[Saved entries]
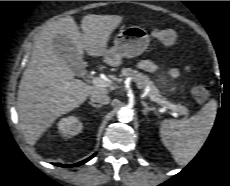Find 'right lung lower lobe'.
I'll return each instance as SVG.
<instances>
[{
    "label": "right lung lower lobe",
    "mask_w": 230,
    "mask_h": 186,
    "mask_svg": "<svg viewBox=\"0 0 230 186\" xmlns=\"http://www.w3.org/2000/svg\"><path fill=\"white\" fill-rule=\"evenodd\" d=\"M94 156H95V154L92 155L91 157H89V158H87V159H85V160H83V161H81V162H79V163L73 164V165H63V164H60V163H57L56 165H57V166H61V167H74V166H79V165H81V164L87 162L88 160H90V159L93 158Z\"/></svg>",
    "instance_id": "1"
}]
</instances>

_Task goal_
Return the records above verbatim, images excluded.

_Expected output_
Find 'right lung lower lobe'.
I'll return each instance as SVG.
<instances>
[{
    "label": "right lung lower lobe",
    "mask_w": 230,
    "mask_h": 186,
    "mask_svg": "<svg viewBox=\"0 0 230 186\" xmlns=\"http://www.w3.org/2000/svg\"><path fill=\"white\" fill-rule=\"evenodd\" d=\"M94 156H95V154L92 155L91 157H89V158H87V159H85V160H83V161H81V162H79V163L73 164V165H63V164H60V163H57L56 165H57V166H61V167H74V166H79V165H81V164L87 162L88 160H90V159L93 158Z\"/></svg>",
    "instance_id": "1"
}]
</instances>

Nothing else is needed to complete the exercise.